Les étudiants locaux qui vont entrer dans les universités du territoire contrôlé par le gouvernement des occupants sont contraints d’étudier par eux-mêmes la langue et l’Histoire ukrainiennes, en suivant secrètement des cours privés ou en suivant un enseignement à distance en ligne. Pendant ce temps, les manuels d’Histoire « officiels » enseignent une version alternative du passé, dans laquelle le Donbass a toujours fait partie de la Russie, et son affiliation à l’Ukraine n’est qu’une malheureuse erreur historique. Cela va à l’encontre des faits scientifiques mais démontre bien les intentions des occupants. Leur objectif est de détruire l’identité ukrainienne de la population locale.

Au printemps 2022, la Russie a entamé une pratique criminelle consistant à déporter des enfants ukrainiens du Donbass déchiré par la guerre vers le territoire de la Fédération de Russie. « Il s’est avéré que tous les enfants des territoires libérés ne parlent pas le russe à un niveau suffisant », a admis la responsable russe Lilia Gumierova. Et c’est vrai. Au début des années 2010, j’ai travaillé comme assistant d’enseignement à la faculté Starobilsk de l’Université nationale Taras Chevtchenko de Louhansk. Je me souviens bien de ces jeunes filles et garçons. Tant dans la vie de tous les jours que pendant les cours, ils communiquaient exclusivement en ukrainien et, bien sûr, ne se considéraient ni comme des Russes ni comme des représentants d’un « peuple du Donbass » distinct.

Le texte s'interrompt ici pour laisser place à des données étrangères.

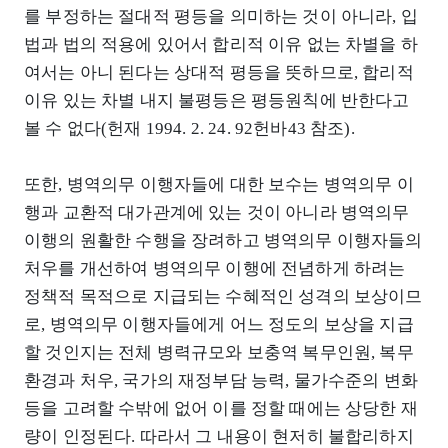
를 부정하는 절대적 평등을 의미하는 것이 아니라, 입
법과 법의 적용에 있어서 합리적 이유 없는 차별을 하
여서는 아니 된다는 상대적 평등을 뜻하므로, 합리적
이유 있는 차별 내지 불평등은 평등원칙에 반한다고
볼 수 없다(헌재 1994. 2. 24. 92헌바43 참조).
또한, 병역의무 이행자들에 대한 보수는 병역의무 이
행과 교환적 대가관계에 있는 것이 아니라 병역의무
이행의 원활한 수행을 장려하고 병역의무 이행자들의
처우를 개선하여 병역의무 이행에 전념하게 하려는
정책적 목적으로 지급되는 수혜적인 성격의 보상이므
로, 병역의무 이행자들에게 어느 정도의 보상을 지급
할 것인지는 전체 병력규모와 보충역 복무인원, 복무
환경과 처우, 국가의 재정부담 능력, 물가수준의 변화
등을 고려할 수밖에 없어 이를 정할 때에는 상당한 재
량이 인정된다. 따라서 그 내용이 현저히 불합리하지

En mars 2022, la ville de Starobilsk, au nord de la région de Louhansk, est passée sous occupation et a été déclarée comme faisant partie intégrante de la « république ». La violence et la pauvreté y sont arrivées avec les autorités d’occupation. Certains résidents locaux ont réussi à s’enfuir mais les autres devront attendre leur libération et d’ici-là, les Russes essaieront de forcer ces gens à cesser d’être Ukrainiens. En substance, cette guerre n’est pas seulement une compétition entre gouvernements pour le contrôle de certains territoires. Si tel était le cas, un compromis rapide entre Kyiv et Moscou serait en effet la meilleure solution afin de sauver des vies et de réduire le nombre de destructions mais cette guerre est essentiellement existentielle. Par conséquent, notre désir de victoire n’est pas une fièvre militariste ou le désir de se venger des humiliations coloniales. Il s’agit du simple désir de vivre sans peur, de préserver son identité et sa dignité humaine.